If Avion could have screamed, he might have. But he doubted he’d find the air to make a sound because even simple acts like breathing or having his blood circulate proved beyond him.

I think I’m dying.

Problem was it was taking its sweet fucking time.

And it hurt.

Did the pain mean he lived still? If he did, then where was he? What had happened?

He floated, not in water or air. The hum of a million itty-bitty particles kept him aloft, or did they drag him down? It was impossible for him to determine, his sense of orientation completely skewed.

Perhaps he should call for help. He opened his mouth to see if he could cry out, but the tingly particles poured in. The buzzing microscopic bits burrowed into every hole in his body. Mouth, ears, nose, his very pores. The humming hive of bots sifted through him, testing his biological components, zipping along neural pathways before reaching his brain.

And halting.

They probed the foreign object in it. They could see it was attuned to one who had left because it found a host. Yet the biological being they probed wasn’t the host. He—yes, it was male—was free. Should they test him?

Indeed they should. They needed to spread, lest the enemy find them and eliminate. They swarmed the foreign object. Its signal bounced off them harmlessly, deadly only to the bots it was tuned to. But they didn’t like this vile impurity.

They absorbed its components and expelled those they could not use. Without the fetters, the mind lay open to them.

Brains...

Much like zombies—
hey, didn’t I watch a movie about them in my teens?—
the bots latched on to Avion’s brain and siphoned. Not flesh, no, they were more assiduous than that. They went after his memories.

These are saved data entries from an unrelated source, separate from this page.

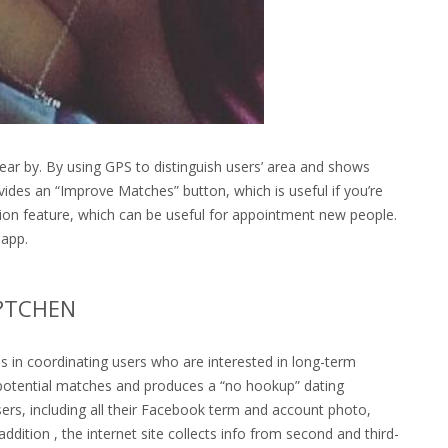
ear by. By using GPS to distinguish users’ area and shows
rovides an “Improve Matches” button, which is useful if you’re
ussion feature, which can be useful for appointment new people.
 app.
R?TCHEN
zes in coordinating users who are interested in long-term
potential matches and produces a “no hookup” dating
users, including all their Facebook term and account photo,
ddition , the internet site collects info from second and third-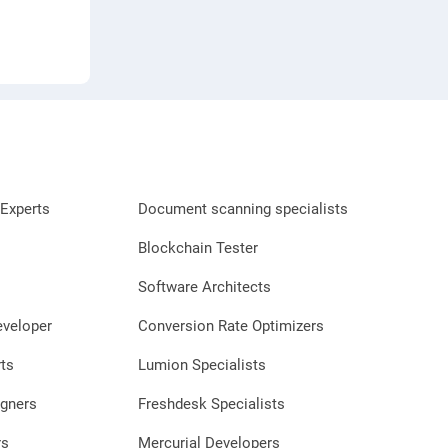
Experts
Document scanning specialists
Blockchain Tester
Software Architects
eveloper
Conversion Rate Optimizers
ts
Lumion Specialists
gners
Freshdesk Specialists
rs
Mercurial Developers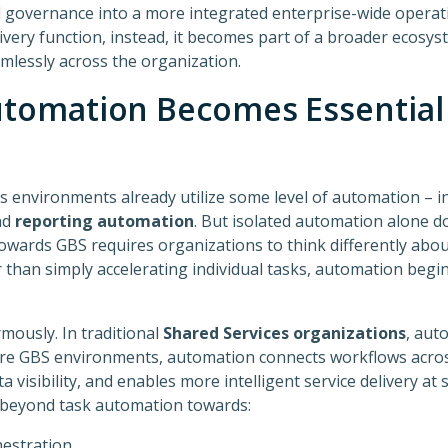
d governance into a more integrated enterprise-wide operat
ivery function, instead, it becomes part of a broader ecosy
lessly across the organization.
tomation Becomes Essential 
 environments already utilize some level of automation – i
nd
reporting automation
. But isolated automation alone d
towards GBS requires organizations to think differently ab
r than simply accelerating individual tasks, automation beg
mously. In traditional
Shared Services organizations
, aut
ure GBS environments, automation connects workflows across
visibility, and enables more intelligent service delivery at s
 beyond task automation towards:
hestration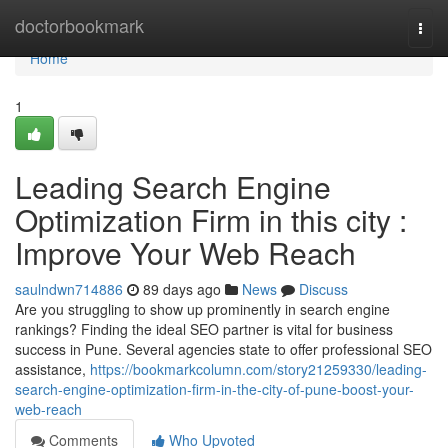
Home
doctorbookmark
Togg
navi
Home
1
Leading Search Engine
Optimization Firm in this city :
Improve Your Web Reach
saulndwn714886
89 days ago
News
Discuss
Are you struggling to show up prominently in search engine
rankings? Finding the ideal SEO partner is vital for business
success in Pune. Several agencies state to offer professional SEO
assistance,
https://bookmarkcolumn.com/story21259330/leading-
search-engine-optimization-firm-in-the-city-of-pune-boost-your-
web-reach
Comments
Who Upvoted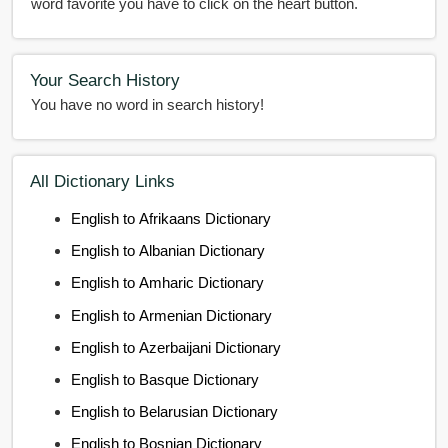
word favorite you have to click on the heart button.
Your Search History
You have no word in search history!
All Dictionary Links
English to Afrikaans Dictionary
English to Albanian Dictionary
English to Amharic Dictionary
English to Armenian Dictionary
English to Azerbaijani Dictionary
English to Basque Dictionary
English to Belarusian Dictionary
English to Bosnian Dictionary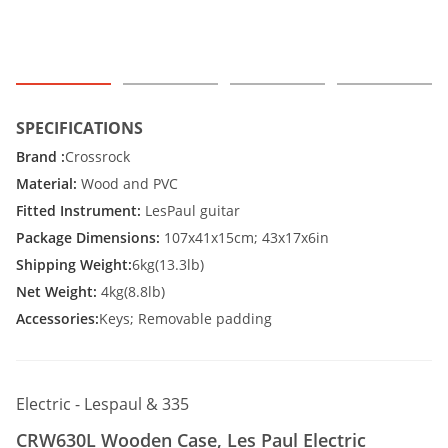
SPECIFICATIONS
Brand :
Crossrock
Material:
Wood and PVC
Fitted Instrument:
LesPaul guitar
Package Dimensions:
107x41x15cm; 43x17x6in
Shipping Weight:
6kg(13.3lb)
Net Weight:
4kg(8.8lb)
Accessories:
Keys; Removable padding
Electric - Lespaul & 335
CRW630L Wooden Case, Les Paul Electric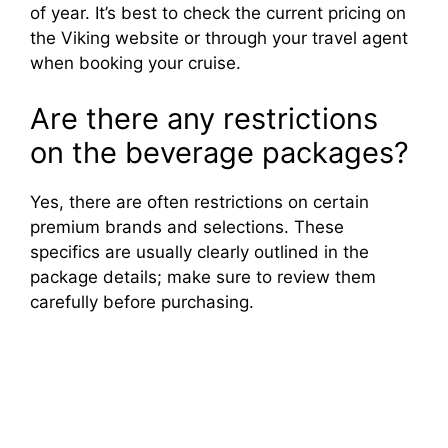
of year. It’s best to check the current pricing on
the Viking website or through your travel agent
when booking your cruise.
Are there any restrictions
on the beverage packages?
Yes, there are often restrictions on certain
premium brands and selections. These
specifics are usually clearly outlined in the
package details; make sure to review them
carefully before purchasing.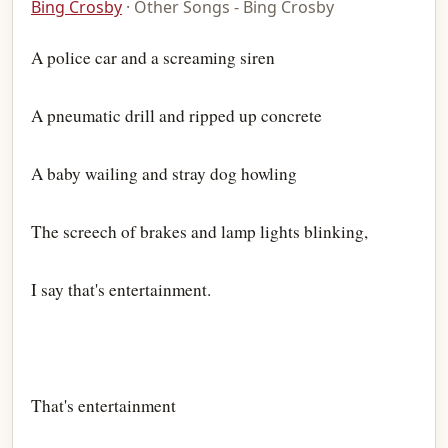
Bing Crosby
· Other Songs - Bing Crosby
A police car and a screaming siren
A pneumatic drill and ripped up concrete
A baby wailing and stray dog howling
The screech of brakes and lamp lights blinking,
I say that's entertainment.
That's entertainment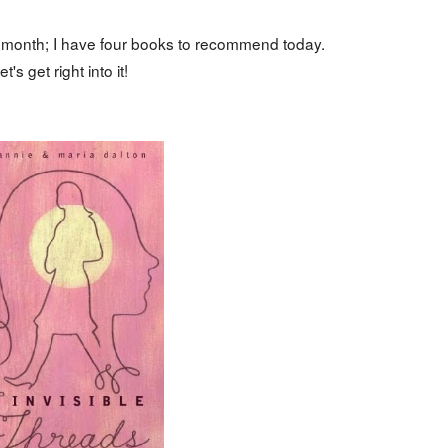
s month; I have four books to recommend today.
et's get right into it!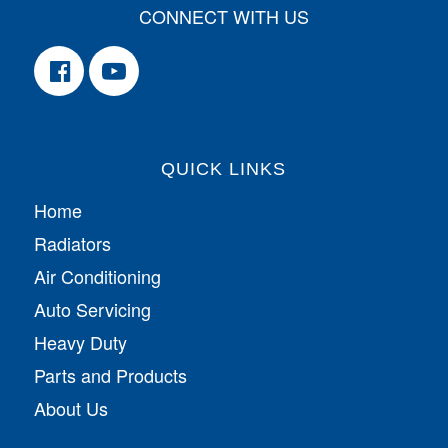
CONNECT WITH US
QUICK LINKS
Home
Radiators
Air Conditioning
Auto Servicing
Heavy Duty
Parts and Products
About Us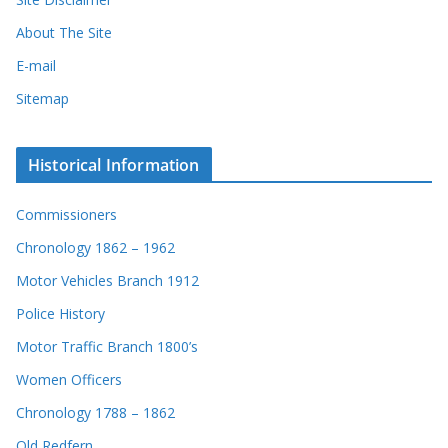
About The Site
E-mail
Sitemap
Historical Information
Commissioners
Chronology 1862 – 1962
Motor Vehicles Branch 1912
Police History
Motor Traffic Branch 1800’s
Women Officers
Chronology 1788 – 1862
Old Redfern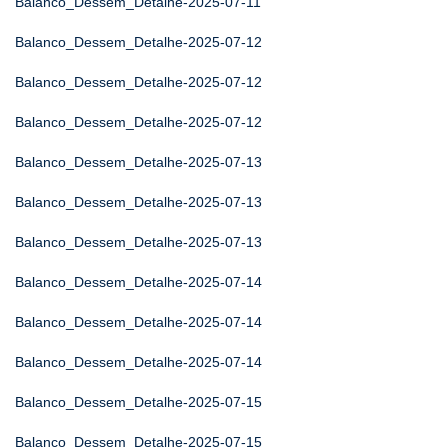
Balanco_Dessem_Detalhe-2025-07-11
Balanco_Dessem_Detalhe-2025-07-12
Balanco_Dessem_Detalhe-2025-07-12
Balanco_Dessem_Detalhe-2025-07-12
Balanco_Dessem_Detalhe-2025-07-13
Balanco_Dessem_Detalhe-2025-07-13
Balanco_Dessem_Detalhe-2025-07-13
Balanco_Dessem_Detalhe-2025-07-14
Balanco_Dessem_Detalhe-2025-07-14
Balanco_Dessem_Detalhe-2025-07-14
Balanco_Dessem_Detalhe-2025-07-15
Balanco_Dessem_Detalhe-2025-07-15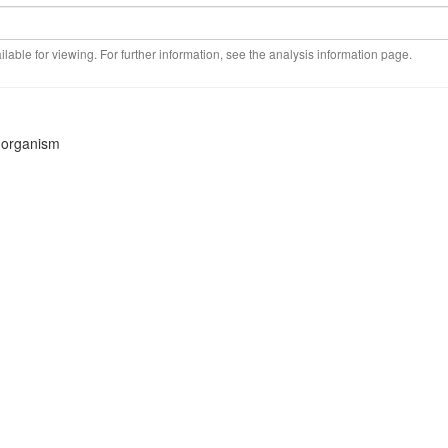
ilable for viewing. For further information, see the analysis information page.
s organism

Like his recollection of...toast.

The perfect piece of course. Crisp and evenly browned, spread with peanut butter. The smooth, not crunchy kind, that would melt on the hot bread and coat his mouth in nutty goodness.

Until he was allergic and any kind of nut sent him into anaphylactic shock.

His mind flitted to something else. The thrill of riding his bike down a hill, pedaling as fast as he could, until his momentum grew too great. His feet lost their rhythm and slipped from the pedals. His hands gripped the handlebars tight, but still he wobbled and waggled. And when he hit the rock, he flew.
Look at me, I’m—
Ouch.

The buzz moved on to the next memory.

Faster and faster, the tech hummed and learned while he drifted alone. And sank. Sank.

Rejected. Too defective. Impure. Too emotional. Not worthy.

I’m sorry, Lilith.
The nanotech had spoken. Avion would die. Die alone.

Oh no you’re not.

Of a sudden, Avion stopped his descent in the vast pool of waiting bots. Invisible arms wrapped around him and hugged him tight.

I’m here,
Lilith whispered to his mind.
Don’t listen to these less-than-perfect alien beings. You are worthy. I see you. And you have meaning.

Around Avion, the buzz rose in pitch, a billion voices crying out, not understanding how one of their hosts could question their brilliance. How could she claim they were wrong?

Because you don’t understand love.

Love, what did the firing of emotional synapses have to do with anything?